InvestNext coworkers on a boat


With its setup both improving the infrastructure of real estate investing and removing logistical roadblocks for first-time investors, both of which benefit community engagement, InvestNext has since expanded beyond Detroit into cities around the U.S. as well as Canada. As the company grows, it has maintained a flexible-first culture that encourages working from home while also making offices available; this hybrid model enables members to work in ways that best suit their needs while allowing the team to cover more ground.

Empowerment, a crucial component of customer satisfaction, has been a guiding principle for InvestNext’s own team, which surged from five to 16 members this past year. Matthew Attou, chief product officer for InvestNext, said that the company’s three core values — curiosity-driven; see it, own it; and outcomes-focused — speak to a strategy of encouraging employees to invest in InvestNext’s across-the-board success while taking on leadership roles in developing the company and its community.

“You’re in the driver’s seat, and the challenges are unlimited,” Attou said. “Having ownership of your work and understanding why you’re doing something — how it’s going to impact the market and customer — is really unique.” 

Just as InvestNext seeks to attract first-time investors to its platform, the company casts a wide net when hiring employees. 

“We try to be very learning-oriented in our culture,” Attou said. “When people come into our team, the first thing we do is to put them through paid learning experiences, so they understand the technical side of the industry and what we’re trying to do.”

This unique element of the company’s onboarding process speaks to InvestNext’s passion for exceptional people over industry expertise.

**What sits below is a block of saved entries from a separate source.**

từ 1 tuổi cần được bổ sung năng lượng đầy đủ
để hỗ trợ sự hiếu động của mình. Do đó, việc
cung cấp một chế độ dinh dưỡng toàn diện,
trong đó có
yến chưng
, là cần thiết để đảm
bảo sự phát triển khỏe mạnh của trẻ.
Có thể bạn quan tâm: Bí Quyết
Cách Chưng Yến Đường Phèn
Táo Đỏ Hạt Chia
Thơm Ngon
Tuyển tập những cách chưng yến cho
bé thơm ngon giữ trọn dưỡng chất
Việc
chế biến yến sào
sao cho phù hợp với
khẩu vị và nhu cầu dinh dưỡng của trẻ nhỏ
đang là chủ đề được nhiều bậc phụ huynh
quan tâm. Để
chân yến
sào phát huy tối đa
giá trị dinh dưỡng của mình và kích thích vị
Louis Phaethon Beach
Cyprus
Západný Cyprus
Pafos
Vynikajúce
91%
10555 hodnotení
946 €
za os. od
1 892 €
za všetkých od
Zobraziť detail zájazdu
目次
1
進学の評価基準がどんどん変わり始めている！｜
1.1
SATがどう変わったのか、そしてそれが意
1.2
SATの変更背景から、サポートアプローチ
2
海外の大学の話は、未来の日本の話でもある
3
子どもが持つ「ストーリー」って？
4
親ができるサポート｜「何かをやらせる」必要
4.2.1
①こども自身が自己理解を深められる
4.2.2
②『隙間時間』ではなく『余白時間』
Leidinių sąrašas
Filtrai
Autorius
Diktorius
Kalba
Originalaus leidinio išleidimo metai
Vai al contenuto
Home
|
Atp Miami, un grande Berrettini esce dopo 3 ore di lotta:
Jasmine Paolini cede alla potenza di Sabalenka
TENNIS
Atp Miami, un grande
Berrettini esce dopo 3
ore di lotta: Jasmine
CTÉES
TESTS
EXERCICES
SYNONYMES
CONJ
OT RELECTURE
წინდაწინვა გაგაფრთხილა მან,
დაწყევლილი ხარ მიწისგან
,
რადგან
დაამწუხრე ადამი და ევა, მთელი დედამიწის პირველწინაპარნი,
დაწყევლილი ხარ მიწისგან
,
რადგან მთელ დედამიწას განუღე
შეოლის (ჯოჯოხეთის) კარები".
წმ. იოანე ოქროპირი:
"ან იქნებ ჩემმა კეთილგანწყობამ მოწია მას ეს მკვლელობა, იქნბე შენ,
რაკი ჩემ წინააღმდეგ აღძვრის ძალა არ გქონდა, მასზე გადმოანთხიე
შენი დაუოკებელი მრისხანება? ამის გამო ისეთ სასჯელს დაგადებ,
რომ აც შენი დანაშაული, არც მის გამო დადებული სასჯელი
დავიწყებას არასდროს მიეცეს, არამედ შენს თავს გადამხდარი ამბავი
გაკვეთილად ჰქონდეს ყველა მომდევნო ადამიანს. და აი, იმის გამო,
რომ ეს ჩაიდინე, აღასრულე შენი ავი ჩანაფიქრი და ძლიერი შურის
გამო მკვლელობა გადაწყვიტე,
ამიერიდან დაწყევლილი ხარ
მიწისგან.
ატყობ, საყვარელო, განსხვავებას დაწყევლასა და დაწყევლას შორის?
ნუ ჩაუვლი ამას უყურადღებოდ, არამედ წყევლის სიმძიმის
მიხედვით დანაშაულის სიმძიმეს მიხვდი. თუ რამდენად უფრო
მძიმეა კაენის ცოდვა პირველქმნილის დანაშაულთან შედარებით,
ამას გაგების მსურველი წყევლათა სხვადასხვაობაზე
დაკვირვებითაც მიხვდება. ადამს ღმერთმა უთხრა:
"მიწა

Traditional four-year college degrees and geographic location matter less than intuitive talent and belief in InvestNext’s mission of redistributing wealth to more diverse next-generation investors.

“It’s an incredible asset to have people who come from very different places,” Krause said. “Different experiences and backgrounds say a lot about how we can think differently, across what we might see in the industry.”  

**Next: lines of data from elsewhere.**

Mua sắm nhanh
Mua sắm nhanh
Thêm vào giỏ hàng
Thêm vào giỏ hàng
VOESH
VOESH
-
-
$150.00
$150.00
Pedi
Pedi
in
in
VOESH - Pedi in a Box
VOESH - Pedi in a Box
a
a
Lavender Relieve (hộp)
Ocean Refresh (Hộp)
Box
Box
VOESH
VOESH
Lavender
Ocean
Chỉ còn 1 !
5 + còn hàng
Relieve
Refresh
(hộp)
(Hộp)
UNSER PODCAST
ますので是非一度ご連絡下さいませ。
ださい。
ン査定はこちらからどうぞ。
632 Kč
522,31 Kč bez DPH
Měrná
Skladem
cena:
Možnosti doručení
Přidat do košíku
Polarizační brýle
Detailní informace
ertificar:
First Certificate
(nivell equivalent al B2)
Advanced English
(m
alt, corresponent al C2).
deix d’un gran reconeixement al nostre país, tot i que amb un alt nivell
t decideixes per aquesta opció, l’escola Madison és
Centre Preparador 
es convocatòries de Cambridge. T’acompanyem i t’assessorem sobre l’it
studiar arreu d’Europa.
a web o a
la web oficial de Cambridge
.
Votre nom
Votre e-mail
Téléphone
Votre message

Attou calls it a competitive advantage to bring in candidates without SaaS or tech startup backgrounds. “We find people who are incredibly skilled, and who are looking to grow and who align with our values and our mission,” he said. “That’s a much longer-term kind of investment.”

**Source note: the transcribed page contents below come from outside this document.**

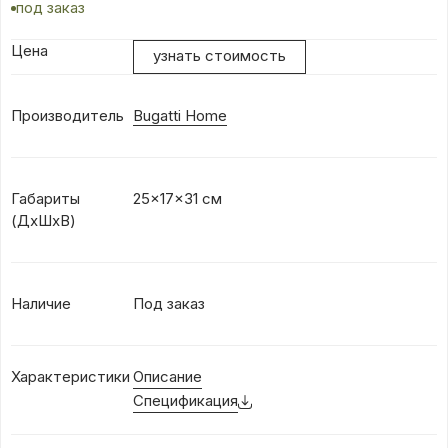
под заказ
Цена
узнать стоимость
Производитель
Bugatti Home
Габариты
25x17x31 см
(ДxШхВ)
Наличие
Под заказ
Характеристики
Описание
Спецификация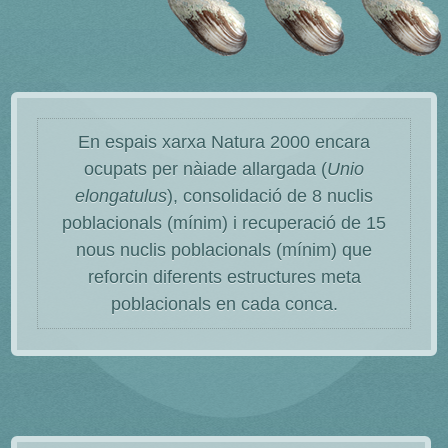
En espais xarxa Natura 2000 encara
ocupats per nàiade allargada (
Unio
elongatulus
), consolidació de 8 nuclis
poblacionals (mínim) i recuperació de 15
nous nuclis poblacionals (mínim) que
reforcin diferents estructures meta
poblacionals en cada conca.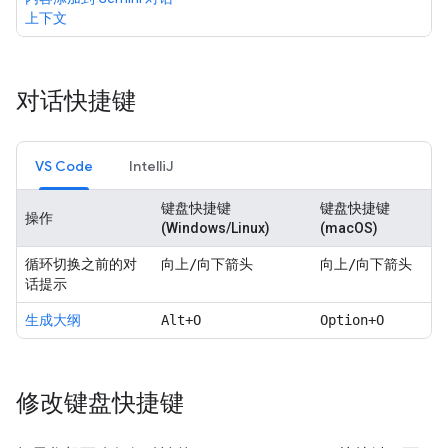
上下文
对话快捷键
VS Code
IntelliJ
键盘快捷键
键盘快捷键
操作
(Windows/Linux)
(macOS)
循环切换之前的对
向上/向下箭头
向上/向下箭头
话提示
生成大纲
Alt+O
Option+O
修改键盘快捷键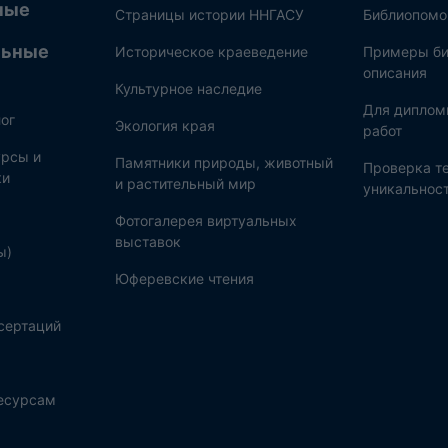
ные
Страницы истории ННГАСУ
Библиопом
льные
Историческое краеведение
Примеры би
описания
Культурное наследие
Для диплом
ог
Экология края
работ
рсы и
Памятники природы, животный
Проверка те
ки
и растительный мир
уникальнос
Фотогалерея виртуальных
выставок
ы)
Юферевские чтения
сертаций
ресурсам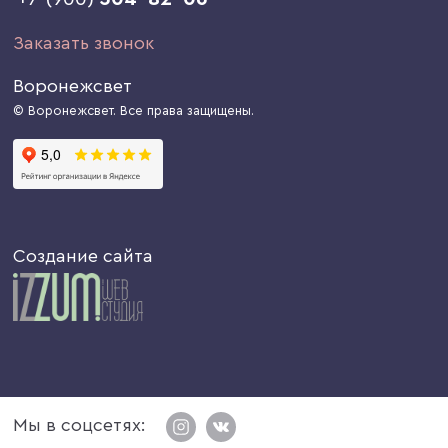
Заказать звонок
Воронежсвет
© Воронежсвет. Все права защищены.
Создание сайта
Мы в соцсетях: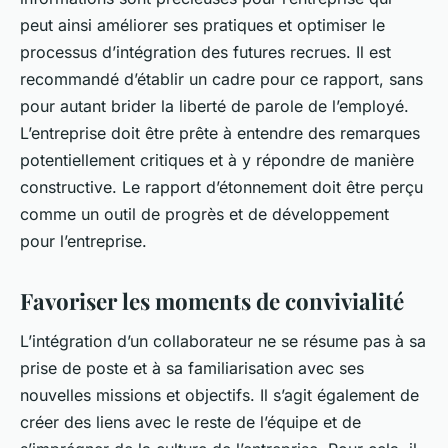
peut ainsi améliorer ses pratiques et optimiser le
processus d’intégration des futures recrues. Il est
recommandé d’établir un cadre pour ce rapport, sans
pour autant brider la liberté de parole de l’employé.
L’entreprise doit être prête à entendre des remarques
potentiellement critiques et à y répondre de manière
constructive. Le rapport d’étonnement doit être perçu
comme un outil de progrès et de développement
pour l’entreprise.
Favoriser les moments de convivialité
L’intégration d’un collaborateur ne se résume pas à sa
prise de poste et à sa familiarisation avec ses
nouvelles missions et objectifs. Il s’agit également de
créer des liens avec le reste de l’équipe et de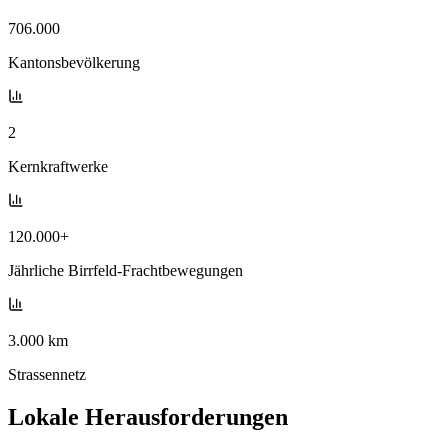
706.000
Kantonsbevölkerung
2
Kernkraftwerke
120.000+
Jährliche Birrfeld-Frachtbewegungen
3.000 km
Strassennetz
Lokale Herausforderungen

As Heras sees it, InvestNext’s success and rapid growth have also positioned it perfectly to partner with fellow innovators, especially ones who’ve been under-represented by the traditional real estate industry. Within InvestNext — whether through meet-ups, spotlights, video conferences, or other companywide initiatives — highlighting people who are doing valuable work in the industry is a priority. So is convincing them to join the team.


InvestNext coworkers hanging out having a beer


InvestNext is currently expanding its design and engineering teams, and Attou said that making the value of contributions from these teams clear is an InvestNext specialty. 

“You could write the code today, and it’s being leveraged by a customer tomorrow,” he said. In other words, no one at InvestNext ever feels like a cog in the machine. 

“From our standpoint, the most valuable asset that people have is time,” Krause said. “And so, for us, investing in people and investing in the time they spend working on hard problems, is critical. Money isn’t everything. We try to create an environment where the work is meaningful and there’s long-term impact.”

Speaking of impact: that $1.1-billion mark in terms of capital raised on the platform has been massive for morale at InvestNext. 

“We’re talking about money that is in the real world making a difference,” Attou said. “And that’s huge. That’s a ton of money. And it’s something that every single person in the company had a hand in: not just product, not just sales, not just customer experience. That’s a huge milestone. And I’m just so proud.”




Responses have been edited for length and clarity. Images provided by InvestNext.